Dans un paysage agricole, la diversité végétale peut prendre deux formes. Elle dépend d’une part du nombre de cultures différentes, et d’autre part des aménagements semi-naturels (bandes enherbées, jachères…) et naturels situés dans et autour des parcelles (arbres, haies…). La littérature scientifique dédiée aux bénéfices biologiques et agronomiques de cette diversité est vaste. L’Institut national de recherche pour l’agriculture, l’alimentation et l’environnement (Inrae) a révélé en octobre 2022 les résultats d’une vaste expertise réalisée à partir de 2000 études sur le sujet.
321 résidents et acteurs des zones agricoles interrogés
Quelques semaines plus tard, le 14 novembre, une nouvelle publication abordait le sujet sous un prisme nouveau. L’Institut de recherche Senckenberg sur la biodiversité et le climat (Allemagne) et Inrae ont collaboré pour mesurer le lien entre la diversité végétale et 16 services écosystémiques (1) dans trois bassins de production allemands. « L’originalité de ce travail tient au fait qu’en plus de l’évaluation de données agronomiques collectées sur 16 ans, la demande pour ces services par différents groupes d’acteurs du territoire a été évaluée, via des enquêtes menées auprès de 321 personnes habitant ou travaillant dans ces trois régions », souligne Gaëtane Le Provost, chargée de recherche à Inrae et co-autrice de l’étude.

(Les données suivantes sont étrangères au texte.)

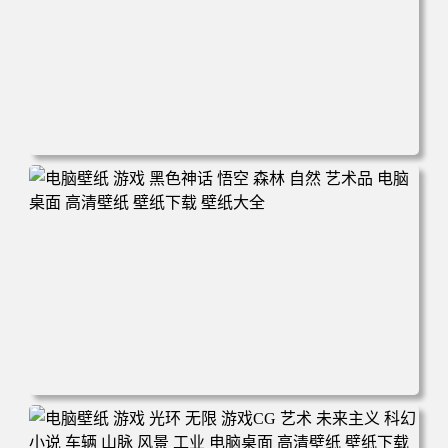
电脑壁纸 游戏 羞辱2 游戏CG 角色 脸 耻辱 CG女孩 电脑桌
面 高清壁纸 壁纸下载 壁纸大全
电脑壁纸 游戏 黑色神话 悟空 森林 自然 艺术品 电脑桌面 高
清壁纸 壁纸下载 壁纸大全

Cette dernière reconnaît d’ailleurs que, dans un premier temps, ce travail était davantage centré sur les données agronomiques. « C’est un de nos relecteurs qui nous a suggéré de mettre davantage l’accent sur les aspects sociétaux ! », explique-t-elle. Car les réponses de ces 321 personnes livrent des enseignements intéressants. Les scientifiques les ont classés en quatre catégories : les résidents, les associations de conservation de la nature, le secteur agricole, mais aussi le tourisme.
Tourisme et agriculture, des intérêts communs
Invité à distribuer 20 points aux 16 services écosystémiques, les acteurs du tourisme affirment être attachés en particulier à des services culturels tels que « la diversité acoustique au sein de la parcelle de prairie, la diversité des oiseaux, le couvert en fleurs », détaille Gaëtane Le Provost. Ces trois retombées positives de la diversité végétale sont également mises en avant par les résidents. Si ces conclusions sont assez intuitives, d’autres sont moins évidentes. Ainsi, les agriculteurs se montrent logiquement intéressés par les services plus « productifs », comme la quantité et la qualité des fourrages, mais ils s’avèrent eux aussi sensibles à l’esthétique et l’environnement sonore de leurs parcelles.
Ce travail apporte des éléments intéressants, susceptibles d’alimenter les réflexions quant aux paiements pour services environnementaux (PSE). Qu’ils soient abondés par des fonds publics, ou par des acteurs privés, ces PSE sont un moyen d’orienter les agriculteurs vers des pratiques vertueuses, mais pas forcément rémunérées par le marché alimentaire. L’étude révèle ainsi un certain potentiel dans l’implication financière des acteurs du tourisme, en milieu rural, dans ces incitations à diversifier les paysages.
(1) diversité acoustique au sein de la parcelle de prairie, diversité des oiseaux, couvert en fleurs, pollinisation, potentiel de régulation naturelle, absence de pathogènes, absence d’herbivore, décomposition de la matière organique, production de fourrage, qualité de fourrage, agrégation du sol, rétention du phosphore, rétention de l’azote, stockage du carbone, potentiel de nitrification et recharge de la nappe phréatique.